On its face, the Rosty tax plan looks like something that would make George Bush’s lips tremble and his teeth clench. But White House press secretary Marlin Fitzwater refused all opportunities to deep-six it. “We don’t want to pour too much cold water on a plan we may want to swim around in for a while,” he said. The water was warm enough for Bush to pick up the phone and call his old friend — the two served together on Ways and Means during the late 1960s — and thank the chairman for his suggestion. He praised Rostenkowski for trying to “break the ice.” Although he carefully repeated his pledge of no new taxes at Tuesday’s press conference, Bush added, “I’m only one player.”
Was this a deal in the making or just one more step in the annual dance between the Democrats and the White House? Almost every year Washington’s divided Government hints at a grand compromise, then scrambles away as both sides point fingers and duck for cover. Last April the flirtation culminated in a bipartisan Rose Garden budget ceremony. The cooperation ended when Bush proposed a capital-gains-tax cut.

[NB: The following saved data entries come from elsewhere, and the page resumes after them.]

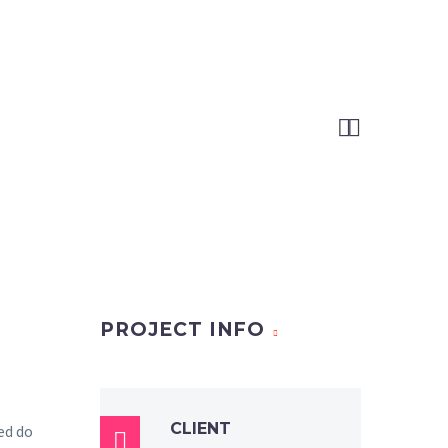


PROJECT INFO
CLIENT
sed do
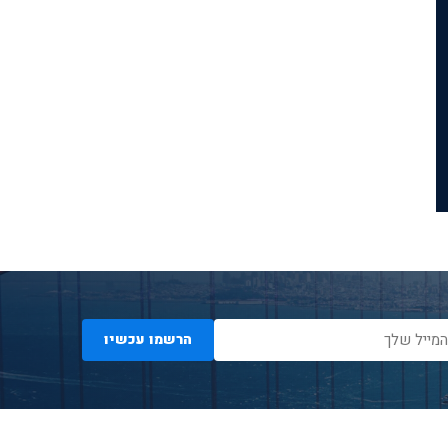
הרשמו עכשיו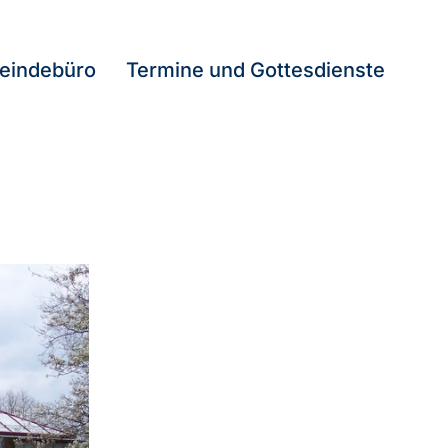
eindebüro
Termine und Gottesdienste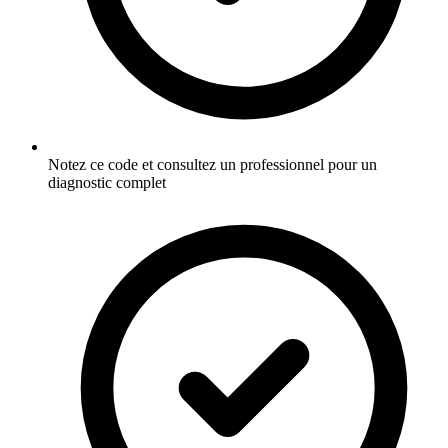
Notez ce code et consultez un professionnel pour un
diagnostic complet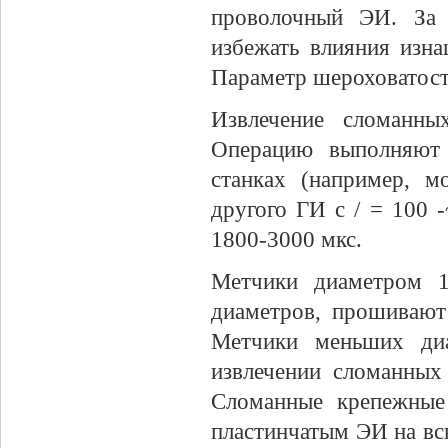
проволочный ЭИ. За 
избежать влияния изн
Параметр шероховатости
Извлечение сломанны
Операцию выполняют 
станках (например, 
другого ГИ с / = 100 -
1800-3000 мкс.
Метчики диаметром 1
диаметров, прошивают
Метчики меньших ди
извлечении сломанных
Сломанные крепежные
пластинчатым ЭИ на вс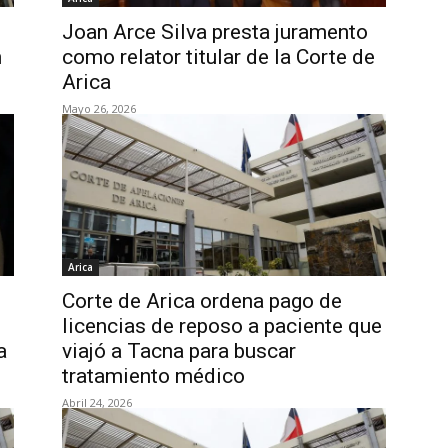
Joan Arce Silva presta juramento
n
como relator titular de la Corte de
Arica
Mayo 26, 2026
Arica
Corte de Arica ordena pago de
licencias de reposo a paciente que
a
viajó a Tacna para buscar
tratamiento médico
Abril 24, 2026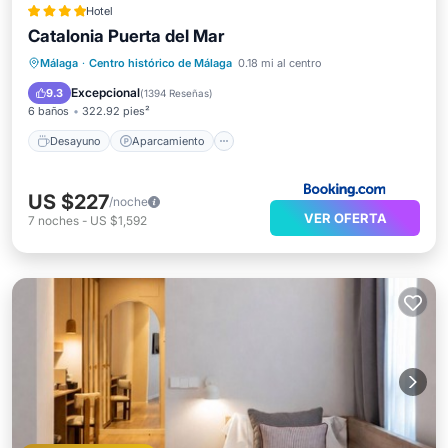
Hotel
Catalonia Puerta del Mar
Desayuno
Aparcamiento
Málaga
·
Centro histórico de Málaga
0.18 mi al centro
Aire acondicionado
Internet
Excepcional
9.3
(
1394 Reseñas
)
6 baños
322.92 pies²
Desayuno
Aparcamiento
US $227
/noche
VER OFERTA
7
noches
-
US $1,592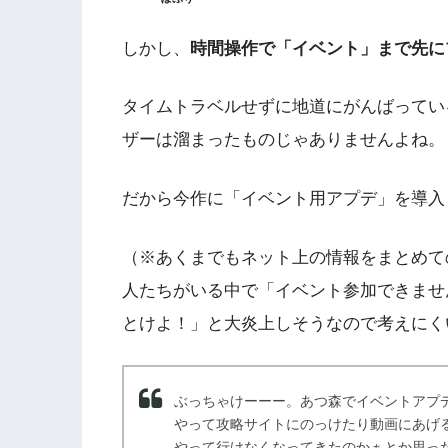
しかし、
時間操作で「イベント」まで先に
タイムトラベルせずに地道にがんばってい
ザーは溜まったものじゃありませんよね。
だから今作に「イベント用アプデ」を導入
（※あくまでもネット上の情報をまとめて
人たちがいる中で「イベント参加できませ
とけよ！」と大炎上しそうなので考えにく
ぶっちゃけーーー。あつ森でイベントアプ
やって攻略サイトにのっけたり動画にあげ
やって行けなくなってきたのかぁとか思っ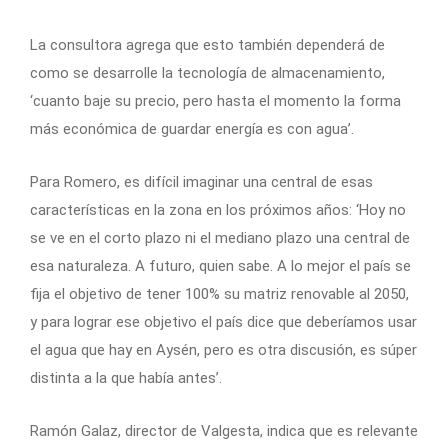
La consultora agrega que esto también dependerá de
como se desarrolle la tecnología de almacenamiento,
‘cuanto baje su precio, pero hasta el momento la forma
más económica de guardar energía es con agua’.
Para Romero, es difícil imaginar una central de esas
características en la zona en los próximos años: ‘Hoy no
se ve en el corto plazo ni el mediano plazo una central de
esa naturaleza. A futuro, quien sabe. A lo mejor el país se
fija el objetivo de tener 100% su matriz renovable al 2050,
y para lograr ese objetivo el país dice que deberíamos usar
el agua que hay en Aysén, pero es otra discusión, es súper
distinta a la que había antes’.
Ramón Galaz, director de Valgesta, indica que es relevante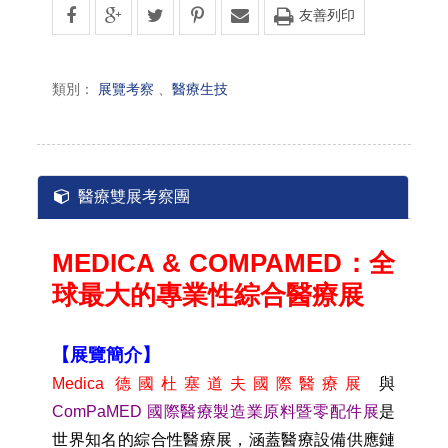
友善列印
類別：
展覽考察
、
醫療生技
醫療雙展考察團
MEDICA & COMPAMED：全
球最大的專業性綜合醫療展
【展覽簡介】
Medica 德國杜塞道夫國際醫療展
與
ComPaMED 國際醫療製造業原料暨零配件展
是
世界知名的綜合性醫療展，涵蓋醫療設備供應鏈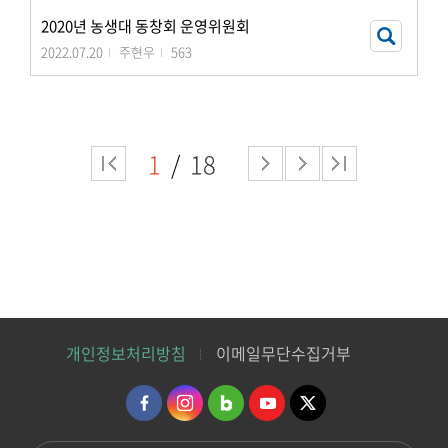
2020년 농생대 동창회 운영위원회
2022.07.20
주현우
563
1
18
개인정보처리방침
이메일무단수집거부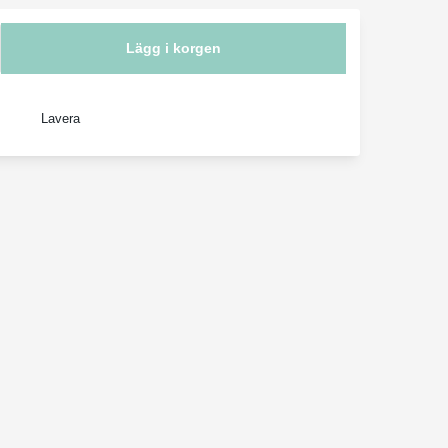
Lägg i korgen
Lavera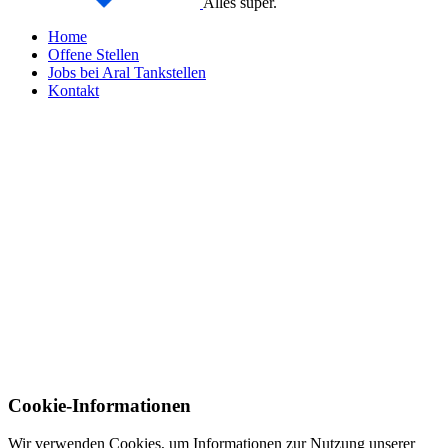
Alles super.
Home
Offene Stellen
Jobs bei Aral Tankstellen
Kontakt
Cookie-Informationen
Wir verwenden Cookies, um Informationen zur Nutzung unserer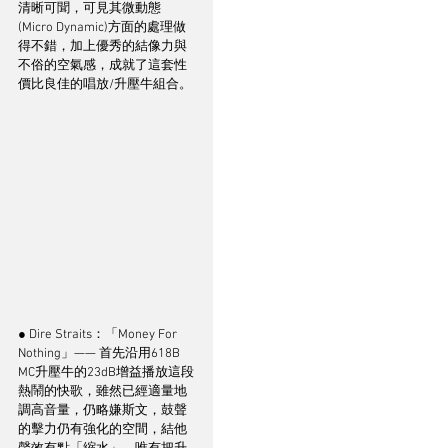
清晰可聞，可見其微動態
(Micro Dynamic)方面的處理做
得不錯，加上優秀的結像力與
不俗的空氣感，成就了這套性
價比良佳的唱放/升壓牛組合。
● Dire Straits：「Money For 
Nothing」—— 首先沿用618B 
MC升壓牛的23dB增益播放這段
熱鬧的快歌，雖然已經適量地
調高音量，仍略嫌斯文，鼓聲
的擊力仍有強化的空間，結他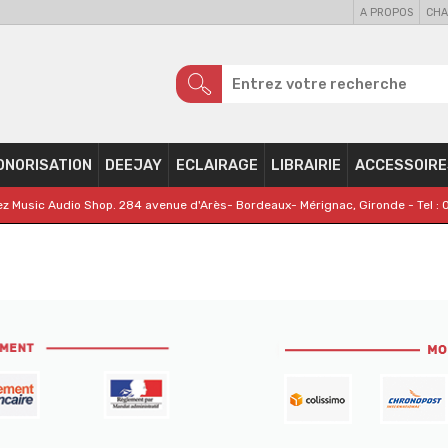
A PROPOS
CHA
ONORISATION
DEEJAY
ECLAIRAGE
LIBRAIRIE
ACCESSOIRE
z Music Audio Shop. 284 avenue d'Arès- Bordeaux- Mérignac, Gironde - Tel : 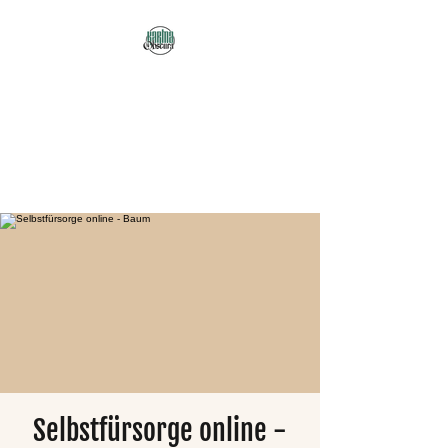
Karma Obscura
Dein Selbstfürsorge-
Yogastudio in Nürnberg
und online!
Selbstfürsorge online -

Rostenkowski took the unusual step of confiding in the White House staff members before his Sunday announcement, and was assured they would not ridicule it. Chief of Staff John Sununu is said to like the mischief factor: by embracing Rostenkowski, he throws Democrats into disarray. He also turns the spotlight away from House majority leader Richard Gephardt, Bush’s most vocal critic, and from New York Senator Daniel Patrick Moynihan, who is not in the habit of going to the White House to clear his proposals, such as his call for a cut in Social Security taxes. White House Budget Director Richard Darman also has a weakness for mischief, but has always favored a package deal. He called the plan “a genuinely well-motivated effort worthy of serious attention.”
A trifle patronizing perhaps, like giving Rostenkowski points for neatness and spelling, but in Darman-speak, this keeps the door open while the budget director figures out how the new proposal cuts for him. Unlike Sununu, who derives pleasure just from the sport of the job, Darman sees himself making headlines and history, the worthy subject of future biographers. As the Administration’s top fiscal strategist, his name would be attached to any grand compromise, even if Rosty gets a footnote. Slicing through the Budget Knot may be so tempting that Darman might violate the Administration’s firmest vow. When he was asked last week how long the “no new taxes” pledge would last, he said playfully, “For the time being, forever.”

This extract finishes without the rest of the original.